Does Choosing Life Mean Ditching Economic Success? Let’s Look at the Stats 

Through the various hurdles and setbacks, that’s what Saphier did with her child – it may not have been as fast, but she still did right by her child and herself. Advocates tout abortion as a savior for women’s career, financial success, and overall happiness, but does the data support this notion? 

Charlotte Lozier Institute’s 2023 study, “Does Abortion Improve Economic Outcomes for Women? A Review of the Evidence,” critically examines the belief that abortion creates a more prosperous financial future for women. Admittedly, Charlotte Lozier finds that objectively speaking, this could be the case. They reference the following 2018 study:  

“They concluded that ‘[t]he majority of women in the study were living in poverty at baseline and carrying the unwanted pregnancy to term led to almost a 4-fold increase in the odds that a woman’s household income was below the FPL [federal poverty line].  

Restrictions on abortion that prevent women from obtaining wanted abortions may result in reductions in full-time employment, increased incidence of poverty, more women raising children alone, and greater reliance on public assistance. The net result may have serious adverse economic consequences for women and children. Laws that impose a gestational limit for abortion or otherwise restrict access to abortion will result in worsened economic outcomes for women.’” 

At first glance, it seems abortion does equal financial fruition for career and education minded women. However, Charlotte Lozier urges readers to consider other unique variables that contribute to poverty and look closely at the language of pro-abortion studies.   

“While much of the research discussing abortion’s impact on women is stated to be settled science,” wrote Charlotte Lozier authors Dr. Monique C. Wubbenhorst and Dr. Brian Baugus. “Reading closely, hedge language like ‘may lead to this outcome’ or ‘infers this result’ is apparent.”  

So, abortion is not a guarantee to economic success.  

The data doesn’t support abortion benefiting teenagers at all levels of society. A two-year long study in 1989 found teenagers who had an abortion were “somewhat better off” economically, the data also showed more concern for their well-being, finding, “The teenagers who had an abortion also appeared to have been supervised more carefully than those who gave birth to their children.”  

Charlotte Lozier’s 2021 study, “Overlooked Dangers of Mifepristone, the FDA’s Reduced REMS, and Self-Managed Abortion Policies: Unwanted Abortions, Unnecessary Abortions, Unsafe Abortions,” speaks in more detail about mental side effects: 

“A comprehensive review of the literature also reveals that there is no dispute that negative emotions are common after abortion and that abortion contributes to mental illness.” 

Psychological issues includes depression, PTSD, insomnia or night terrors, loss of self-confidence, relationship issues, isolation, substance abuse (alcohol or drugs), and suicide.  

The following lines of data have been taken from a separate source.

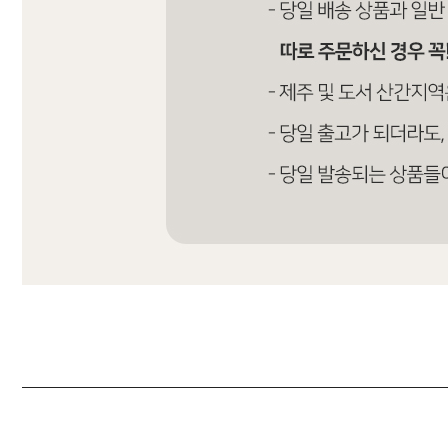
Q&A
제휴/광고문의
배송조회
구매금액별사은품
고객의소리
카드결제조회
마이페이지
로그인
회원가입
마이페이지
장바구니
개인결제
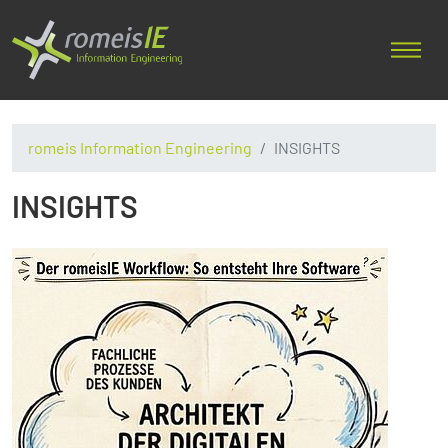
romeis Information Engineering
INSIGHTS
INSIGHTS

Additional studies backing this claim show women who have abortions are 81% more likely to experience the mentioned mental health issues

Is it Worth the Sacrifice?  

The short answer is yes.  

Abortion isn’t the easy way out. While women may experience financial success, and even that’s not scientifically confirmed, their child will no longer be with them.  

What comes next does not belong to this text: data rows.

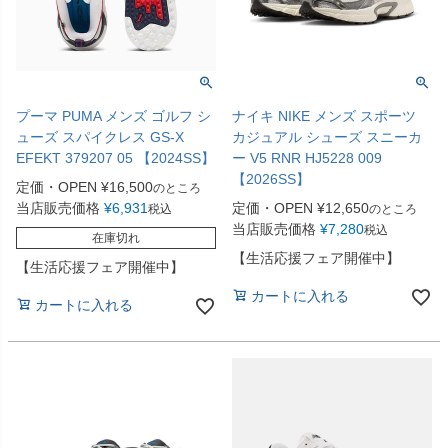
プーマ PUMA メンズ ゴルフ シ
ナイキ NIKE メンズ スポーツ
ューズ スパイクレス GS-X
カジュアル シューズ スニーカ
EFEKT 379207 05 【2024SS】
ー V5 RNR HJ5228 009
【2026SS】
定価・OPEN
¥
16,500
のところ
当店販売価格
¥
6,931
定価・OPEN
¥
12,650
税込
のところ
当店販売価格
¥
7,280
税込
在庫切れ
【生活応援フェア開催中】
【生活応援フェア開催中】
カートに入れる
カートに入れる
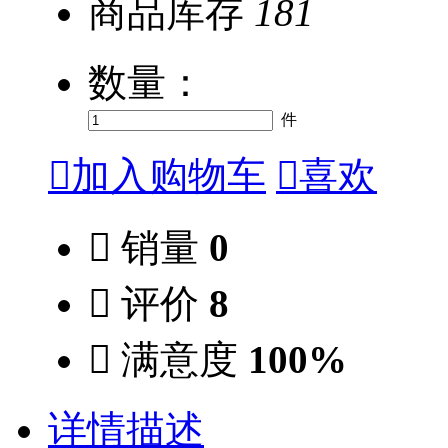
商品库存
181
数量：
件

加入购物车

喜欢

销量
0

评价
8

满意度
100%
详情描述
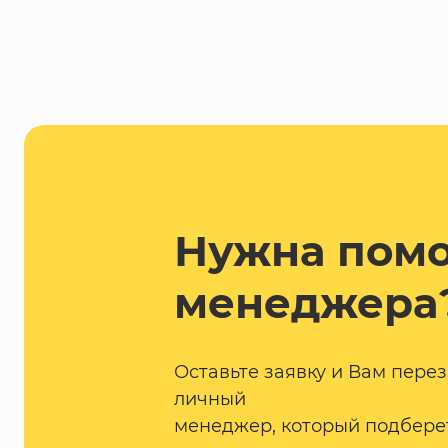
Нужна пом
менеджера
Оставьте заявку и Вам пере
личный
менеджер, который подбере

Having a child doesn’t guarantee a career but aborting a child guarantees their death.  

It doesn’t mean it won’t be hard, but sacrifice, an underrated virtue in a postmodern world, is worth more than the cash flow. Saphier encouraged the younger generation with this:  

“To every young person facing adversity, I say this – your journey may be tough, but you are tougher. Believe in yourself, stay true to your dreams, and never underestimate the power of you.” 

Saphier still achieved her dreams of career and motherhood. She’s married and has three beautiful children. Who’s to say other women can’t thrive as well?